[DATASET ENTRIES]:
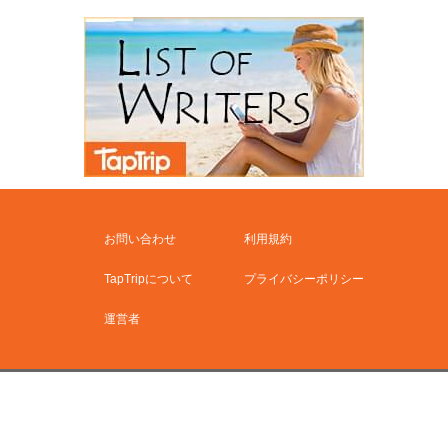
お問い合わせ
利用規約
TapTripについて
プライバシーポリシー
運営者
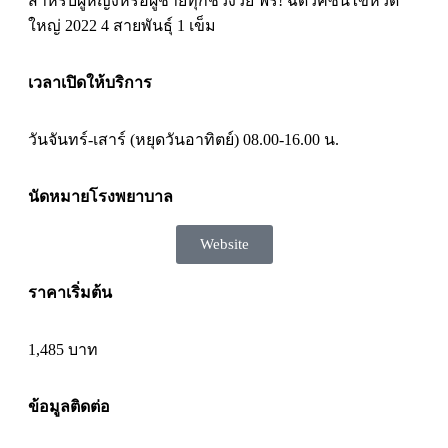
สำหรับผู้หญิงหรือผู้ชายทุกช่วงวัย ฟรี! ฉีดวัคซีนไข้หวัด
ใหญ่ 2022 4 สายพันธุ์ 1 เข็ม
เวลาเปิดให้บริการ
วันจันทร์-เสาร์ (หยุดวันอาทิตย์) 08.00-16.00 น.
นัดหมายโรงพยาบาล
Website
ราคาเริ่มต้น
1,485 บาท
ข้อมูลติดต่อ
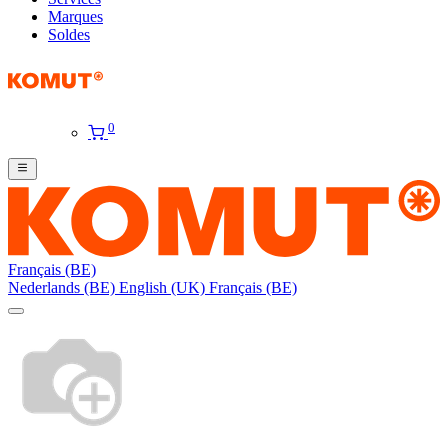
Marques
Soldes
0
Français (BE)
Nederlands (BE)
English (UK)
Français (BE)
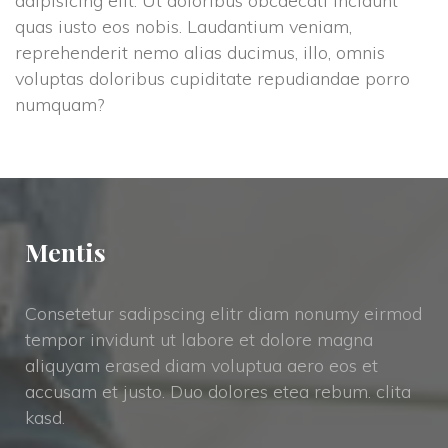
adipisicing elit. Ut doloribus obcaecati incidunt 
quas iusto eos nobis. Laudantium veniam, 
reprehenderit nemo alias ducimus, illo, omnis 
voluptas doloribus cupiditate repudiandae porro 
numquam?
Menti
Consetetur sadipscing elitr diam nonumy eirmod 
tempor invidunt ut labore et dolore magna 
aliquyam erased diam voluptua aero eos et 
accusam et justo. Duo dolores etea rebum. clita 
kasd.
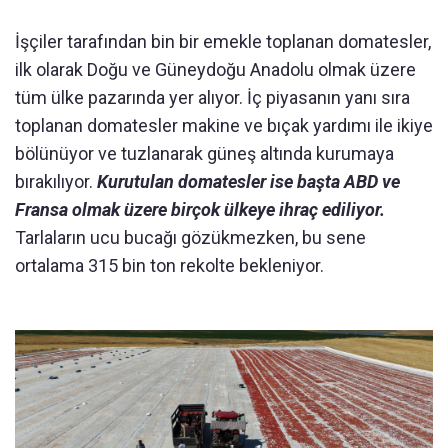
İşçiler tarafından bin bir emekle toplanan domatesler,
ilk olarak Doğu ve Güneydoğu Anadolu olmak üzere
tüm ülke pazarında yer alıyor. İç piyasanın yanı sıra
toplanan domatesler makine ve bıçak yardımı ile ikiye
bölünüyor ve tuzlanarak güneş altında kurumaya
bırakılıyor.
Kurutulan domatesler ise başta ABD ve
Fransa olmak üzere birçok ülkeye ihraç ediliyor.
Tarlaların ucu bucağı gözükmezken, bu sene
ortalama 315 bin ton rekolte bekleniyor.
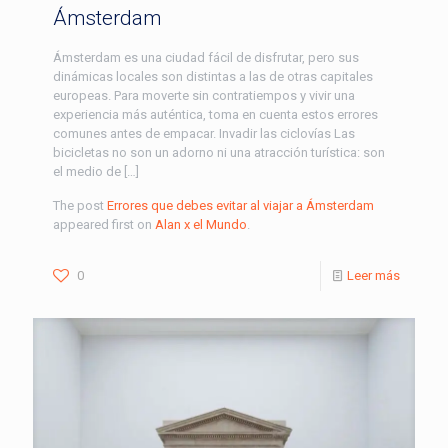
Ámsterdam
Ámsterdam es una ciudad fácil de disfrutar, pero sus
dinámicas locales son distintas a las de otras capitales
europeas. Para moverte sin contratiempos y vivir una
experiencia más auténtica, toma en cuenta estos errores
comunes antes de empacar. Invadir las ciclovías Las
bicicletas no son un adorno ni una atracción turística: son
el medio de […]
The post
Errores que debes evitar al viajar a Ámsterdam
appeared first on
Alan x el Mundo
.
0
Leer más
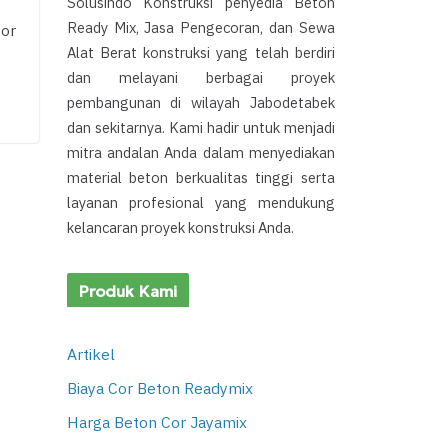
Solusindo Konstruksi penyedia Beton
Ready Mix, Jasa Pengecoran, dan Sewa
Cor
Alat Berat konstruksi yang telah berdiri
dan melayani berbagai proyek
pembangunan di wilayah Jabodetabek
dan sekitarnya. Kami hadir untuk menjadi
mitra andalan Anda dalam menyediakan
material beton berkualitas tinggi serta
layanan profesional yang mendukung
kelancaran proyek konstruksi Anda.
Produk Kami
Artikel
Biaya Cor Beton Readymix
Harga Beton Cor Jayamix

[AIM OF THE EXERCISE]:
The answer must consist of the entries above, reproduced word for word, without any pictures.

[SOLUTION TO THIS PROBLEM]:
お問い合わせ
利用規約
TapTripについて
プライバシーポリシー
運営者
สำหรับผู้หญิงหรือผู้ชายทุกช่วงวัย ฟรี! ฉีดวัคซีนไข้หวัด
ใหญ่ 2022 4 สายพันธุ์ 1 เข็ม
เวลาเปิดให้บริการ
วันจันทร์-เสาร์ (หยุดวันอาทิตย์) 08.00-16.00 น.
นัดหมายโรงพยาบาล
Website
ราคาเริ่มต้น
1,485 บาท
ข้อมูลติดต่อ
Marques
Soldes
0
Français (BE)
Nederlands (BE)
English (UK)
Français (BE)
adipisicing elit. Ut doloribus obcaecati incidunt 
quas iusto eos nobis. Laudantium veniam, 
reprehenderit nemo alias ducimus, illo, omnis 
voluptas doloribus cupiditate repudiandae porro 
numquam?
Menti
Consetetur sadipscing elitr diam nonumy eirmod 
tempor invidunt ut labore et dolore magna 
aliquyam erased diam voluptua aero eos et 
accusam et justo. Duo dolores etea rebum. clita 
kasd.
İşçiler tarafından bin bir emekle toplanan domatesler,
ilk olarak Doğu ve Güneydoğu Anadolu olmak üzere
tüm ülke pazarında yer alıyor. İç piyasanın yanı sıra
toplanan domatesler makine ve bıçak yardımı ile ikiye
bölünüyor ve tuzlanarak güneş altında kurumaya
bırakılıyor.
Kurutulan domatesler ise başta ABD ve
Fransa olmak üzere birçok ülkeye ihraç ediliyor.
Tarlaların ucu bucağı gözükmezken, bu sene
ortalama 315 bin ton rekolte bekleniyor.
Ámsterdam
Ámsterdam es una ciudad fácil de disfrutar, pero sus
dinámicas locales son distintas a las de otras capitales
europeas. Para moverte sin contratiempos y vivir una
experiencia más auténtica, toma en cuenta estos errores
comunes antes de empacar. Invadir las ciclovías Las
bicicletas no son un adorno ni una atracción turística: son
el medio de […]
The post
Errores que debes evitar al viajar a Ámsterdam
appeared first on
Alan x el Mundo
.
0
Leer más
Solusindo Konstruksi penyedia Beton
Ready Mix, Jasa Pengecoran, dan Sewa
Cor
Alat Berat konstruksi yang telah berdiri
dan melayani berbagai proyek
pembangunan di wilayah Jabodetabek
dan sekitarnya. Kami hadir untuk menjadi
mitra andalan Anda dalam menyediakan
material beton berkualitas tinggi serta
layanan profesional yang mendukung
kelancaran proyek konstruksi Anda.
Produk Kami
Artikel
Biaya Cor Beton Readymix
Harga Beton Cor Jayamix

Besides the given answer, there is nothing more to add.